One of the other great successes of AI is speech recognition algorithms. With various deep learning values (phonetic analysis, word combination, and sentence structure) these have achieved up to 90% recognition accuracy. Yet, these technologies seem to increasingly to meet a dead end related to ambient noise’s sound disruption and word subtle similarities.
To overcome it, researchers have tackled other areas, such as translation or sentiment analysis. For translations, scientists started by identifying the words’ meaning by assigning them a number, but quickly realized the limitations of this technique. A number cannot account for the numerous connections between words from very different fields (for example the word “charm” is linked to “seduction”, but also to “humor” and “intelligence”).
To embody these semantic similarities, they conceived a multi-dimensional semantic space, where words can connect simultaneously to different associations. In other words, researched began to define words as vectors. Google Word2vec’s job was precisely to make an algorithm learn millions word vectors.
Armed with this semantic analysis, the researchers tackled then deep-learning-based translation. They designed a “recurrent neural network” recurrent that understands words’ meaning as the sentence progresses. Indeed, each previous word read by the algorithm becomes an output in the form of a vector, which will help in understanding the next word. However, it was easy for the program to forget information from the beginning of the string in their translation. Thus, researchers have invented “long-short-term memories” that select the inputs to be kept in memory.

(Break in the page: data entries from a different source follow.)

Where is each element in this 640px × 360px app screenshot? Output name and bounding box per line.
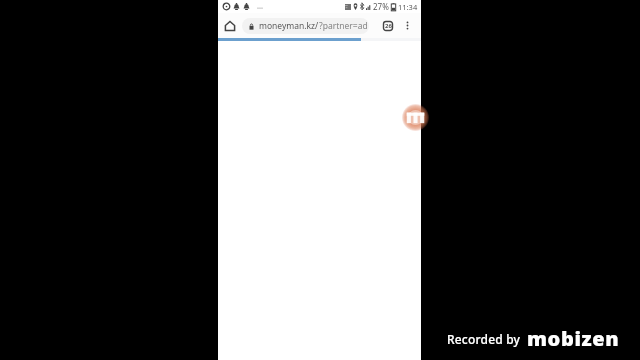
staticText: 27% xyxy=(373,1,389,12)
button[interactable]: More options xyxy=(399,13,415,38)
button[interactable]: Tabs xyxy=(378,13,398,38)
button[interactable]: Home xyxy=(220,13,240,38)
staticText: moneyman.kz/ xyxy=(259,20,319,32)
staticText: mobizen xyxy=(527,325,620,352)
staticText: ?partner=ad xyxy=(319,20,368,32)
staticText: 26 xyxy=(385,22,392,30)
staticText: Recorded by xyxy=(447,331,521,347)
button[interactable]: Search or type web address xyxy=(242,18,369,34)
staticText: 11:34 xyxy=(398,2,418,12)
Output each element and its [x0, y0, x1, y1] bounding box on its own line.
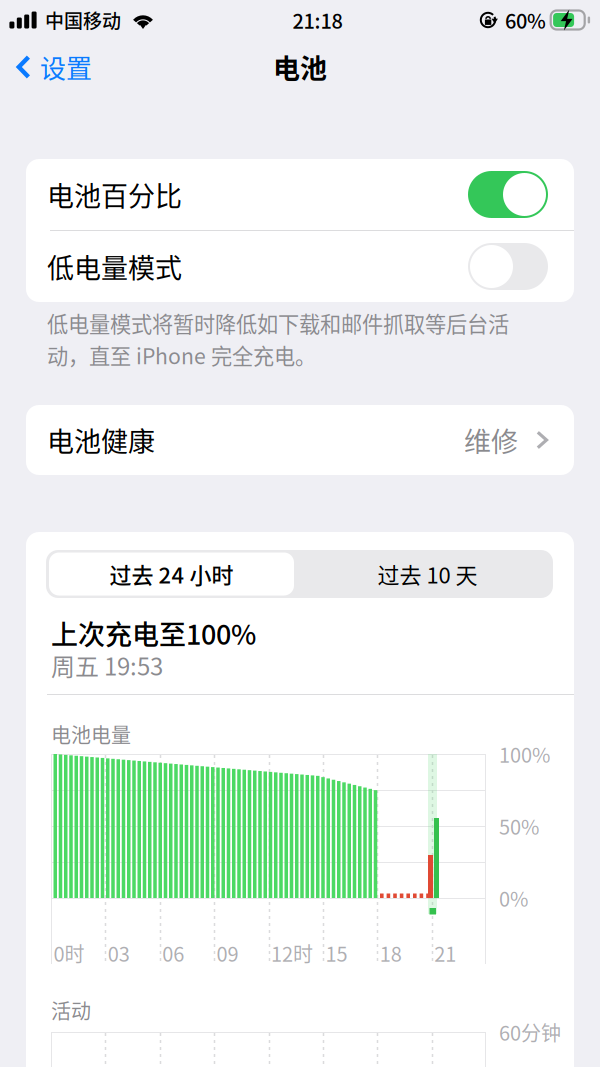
staticText: 06	[162, 938, 184, 968]
staticText: 60%	[505, 6, 546, 34]
staticText: 周五 19:53	[51, 648, 163, 682]
staticText: 50%	[499, 812, 539, 840]
button[interactable]: 设置	[0, 41, 104, 93]
staticText: 动，直至 iPhone 完全充电。	[47, 340, 316, 370]
staticText: 低电量模式将暂时降低如下载和邮件抓取等后台活	[47, 308, 509, 338]
staticText: 中国移动	[45, 6, 121, 34]
button[interactable]: 电池健康	[26, 405, 574, 475]
staticText: 电池电量	[51, 720, 131, 748]
staticText: 电池百分比	[47, 175, 182, 214]
staticText: 0时	[53, 938, 84, 968]
button[interactable]: 过去 10 天	[305, 552, 550, 596]
staticText: 电池健康	[47, 420, 155, 460]
button[interactable]: 低电量模式	[26, 231, 574, 302]
staticText: 上次充电至100%	[51, 614, 256, 653]
staticText: 03	[108, 938, 130, 968]
staticText: 设置	[40, 48, 92, 86]
staticText: 0%	[499, 884, 528, 912]
staticText: 21	[434, 938, 456, 968]
staticText: 过去 10 天	[378, 558, 478, 590]
staticText: 维修	[464, 420, 518, 460]
staticText: 12时	[271, 938, 313, 968]
staticText: 100%	[499, 740, 550, 768]
staticText: 过去 24 小时	[110, 558, 234, 590]
staticText: 18	[380, 938, 402, 968]
staticText: 21:18	[292, 6, 342, 34]
staticText: 电池	[273, 48, 327, 87]
button[interactable]: 过去 24 小时	[49, 552, 294, 596]
staticText: 低电量模式	[47, 247, 182, 286]
staticText: 15	[325, 938, 347, 968]
button[interactable]: 电池百分比	[26, 159, 574, 230]
staticText: 60分钟	[499, 1018, 561, 1046]
staticText: 09	[217, 938, 239, 968]
staticText: 活动	[51, 996, 91, 1024]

With these recurrent neural network, machine translation has made remarkable progress, as you may have noticed with the new-found accuracy of Google Translation since 2016. And Google and other tech companies have quickly expressed their enthusiasm for a general intelligent machine in the translation field.
However, these algorithms still show some major flaws. They have a hard time translating ambient word matches, which depend on the context and the meaning of the sentence (such as a phrase like “take if with a grain salt”).
Also, they don’t have a basic elementary and visual knowledge of things (“a glass is filled with water, drunk by a human, held by hand”). Machines can easily confuse the role of the glass with that of the water or the hand, and thus translate the sentence in the wrong way (“it holds the water” being “the hand holds the water”) for example. Consequently, without the help of a human to adjust, they lack a fundamental understanding of words, which is related to human common sens.